A decisão que reconheceu a incapacidade mental do engenheiro Daniel Bennemann Frasson, autor do feminicídio de Gleici Keli Geraldo de Souza e da tentativa de homicídio da filha de sete anos, foi embasada em um laudo elaborado pela Perícia Oficial e Identificação Técnica (Politec) de Mato Grosso, que também considerou depoimentos de familiares próximos, incluindo a enteada do suspeito, Caroline Fernandes. Caroline reconheceu que o padrasto estava em surto.
Ela e a irmã de Daniel, Fernanda Frasson, relataram episódios de confusão mental, sintomas depressivos e mudanças bruscas de comportamento nas semanas que antecederam o ataque ocorrido em junho, em Lucas do Rio Verde (a 340 km de Cuiabá).
O crime aconteceu enquanto Gleici dormia.

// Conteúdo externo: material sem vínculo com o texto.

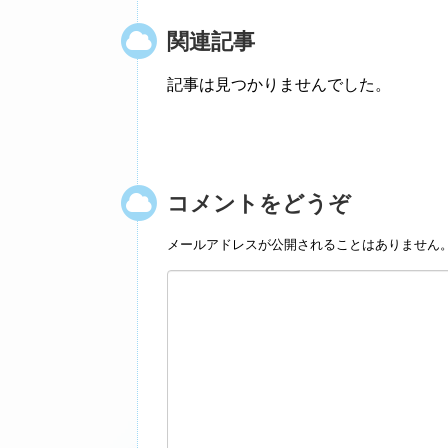
関連記事
記事は見つかりませんでした。
コメントをどうぞ
メールアドレスが公開されることはありません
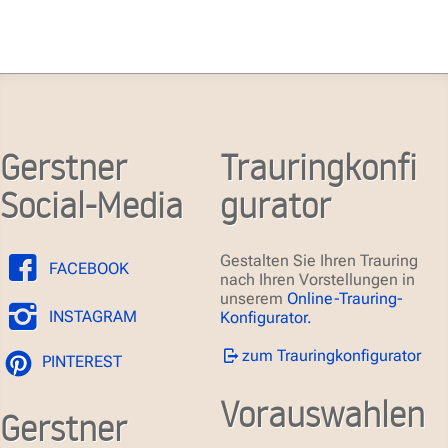
Gerstner
Trauringkonfi
Social-Media
gurator
Gestalten Sie Ihren Trauring
FACEBOOK
nach Ihren Vorstellungen in
unserem
Online-Trauring-
INSTAGRAM
Konfigurator.
zum Trauringkonfigurator
PINTEREST
Vorauswahlen
Gerstner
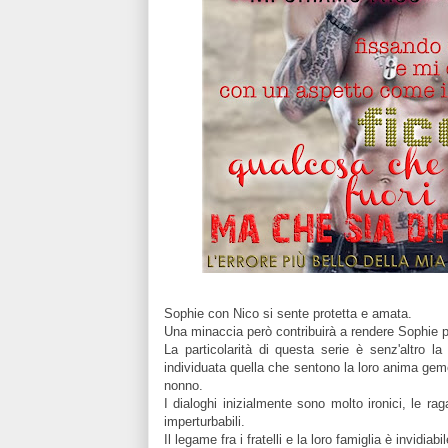
Sophie con Nico si sente protetta e amata.
Una minaccia però contribuirà a rendere Sophie pi
La particolarità di questa serie è senz'altro la 
individuata quella che sentono la loro anima gemel
nonno.
I dialoghi inizialmente sono molto ironici, le ra
imperturbabili.
Il legame fra i fratelli e la loro famiglia è invidi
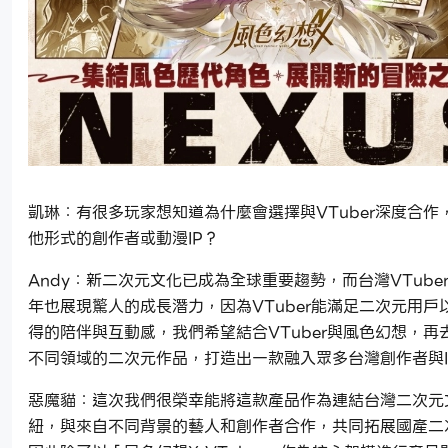
凱琳：有很多玩家想知道為什麼會選擇與VTuber深度合作
他形式的創作者或動漫IP？
Andy：新二次元文化已成為全球重要趨勢，而台灣VTube
年也展現驚人的成長潛力，因為VTuber能滿足二次元用戶
得的陪伴與互動感，我們希望結合VTuber與風色幻想，再
不同領域的二次元作品，打造出一款融入眾多台灣創作者與I
惡魔貓：這次我們很榮幸能將這款產品作為連結台灣二次元
紐，與來自不同背景的藝人和創作者合作，共同拓展國產二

Ela foi atingida por 16 facadas e não resistiu. A filha do casal recebeu oito golpes — quatro no peito e quatro nas costas —, foi socorrida em estado gravíssimo, ficou 22 dias internada em UTI e sobreviveu com sequelas.
Caroline contou à equipe médica que Daniel estava “depressivo”, agitado e com falas de menos-valia. Ela também afirmou que não havia histórico de violência doméstica dentro da família.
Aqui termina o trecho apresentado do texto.